Ces actions contribueraient de manière significative aux efforts visant à empêcher les rongeurs d’accéder à la nourriture et aux abris, qui sont essentiels à leur prolifération. Ils ont également plaidé en faveur d’un engagement fort de la communauté par le biais de conversations impliquant les chefs religieux, les anciens, les jeunes et les femmes. En mettant l’accent sur la formation et l’éducation en matière de gestion efficace des rongeurs, les habitants ont suggéré de partager les expériences réussies d’autres régions où la gestion des rongeurs a été mise en œuvre de manière efficace. En outre, la présence de l’Université de Wolaita Sodo et du Collège d’enseignement technique et professionnel agricole de Wolaita Sodo est également un facteur important dans la promotion de l’utilisation des connaissances et des pratiques locales, tout en incorporant la recherche scientifique, pour assurer la gestion durable des rongeurs dans la région.
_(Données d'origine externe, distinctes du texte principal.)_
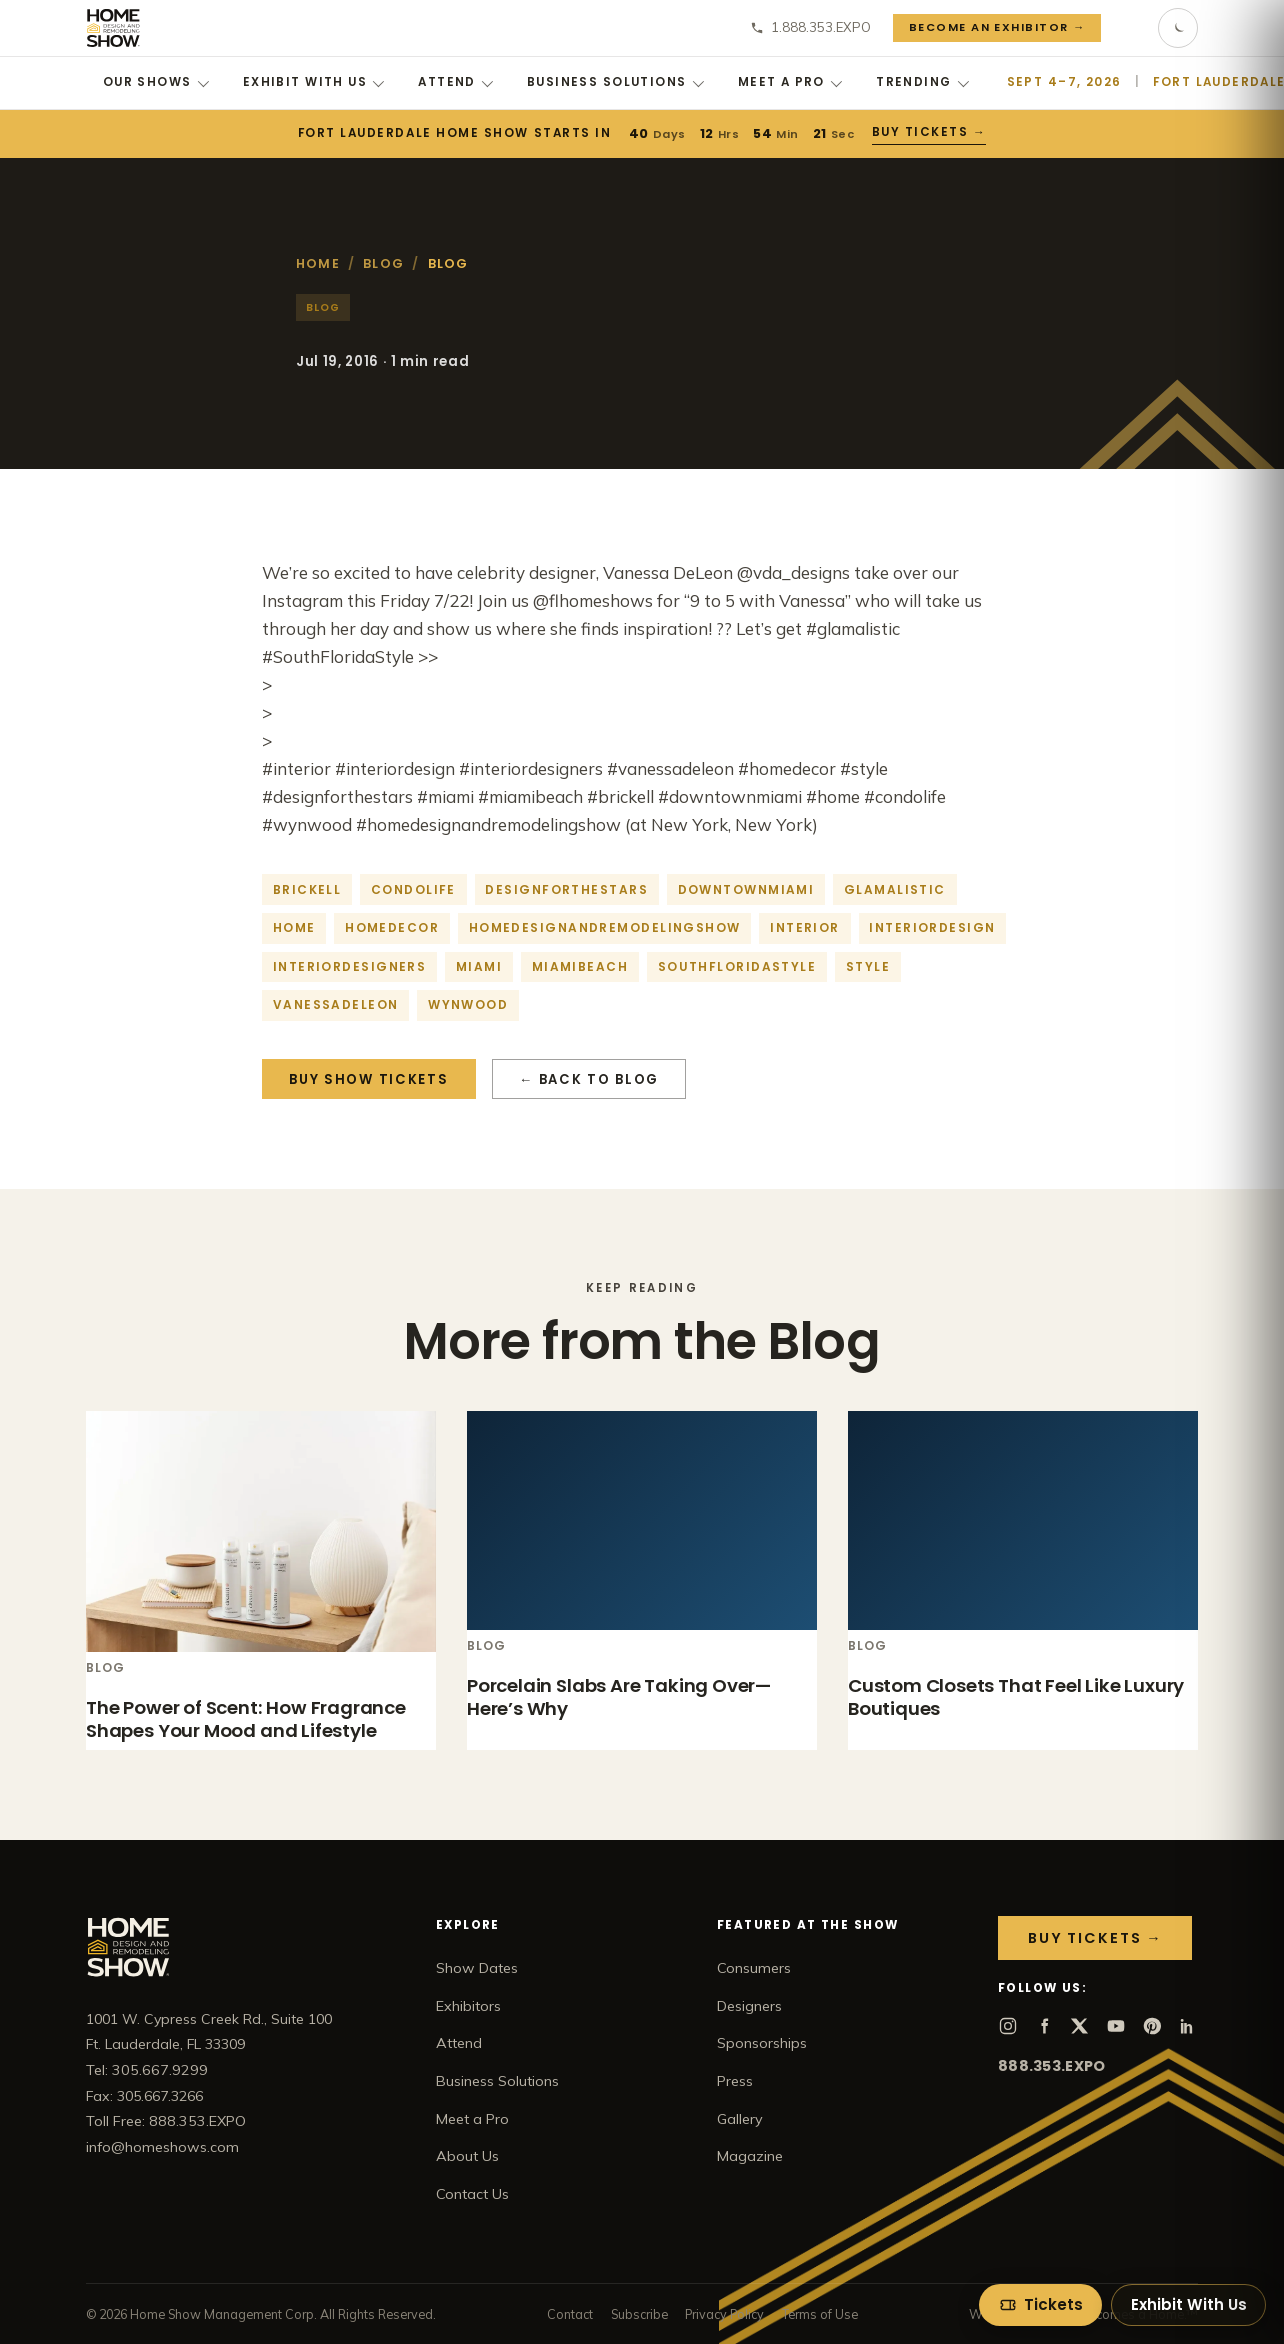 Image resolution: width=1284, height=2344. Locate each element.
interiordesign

L’étude démontre sans équivoque que la communauté est confrontée à d’importantes pertes économiques, à des risques sanitaires et à des dégâts matériels dus aux infestations de rongeurs. Pour s’attaquer efficacement à ces problèmes, les résultats soulignent l’importance de mettre en œuvre des stratégies de gestion des rongeurs qui impliquent activement la communauté, d’améliorer les pratiques de gestion des déchets et d’adopter des approches holistiques en matière d’urbanisme. La recherche met également en évidence l’ampleur des dommages et des problèmes liés aux rongeurs, soulignant le besoin pressant de collaboration et de coordination entre de multiples secteurs.
Il s’agit d’une étape cruciale dans la bonne direction pour résoudre les problèmes liés aux rongeurs urbains. Toutefois, il s’agit également d’un appel urgent à accorder plus d’attention aux villes du Sud, où l’exposition aux rats est massivement plus élevée. La résolution de ce problème omniprésent nécessite des efforts immédiats et ciblés pour protéger la santé et le bien-être de ces communautés.
Ce blog fait partie d’une série sur SCARIA, où nous sommes en chemin vers une atténuation communautaire durable des problèmes de rongeurs dans les villes africaines de Niamey au Niger, Cotonou au Bénin, Wolaita Sodo en Éthiopie, et Antananarivo à Madagascar. Cette recherche vise à contribuer à une discussion plus large sur l’engagement des communautés et des acteurs. Il est essentiel de reconnaître les responsabilités de chaque acteur et leur évolution dans le temps. Il n’existe pas de solution simple au problème (mal reconnu) des rongeurs, en particulier dans les zones urbaines denses et défavorisées.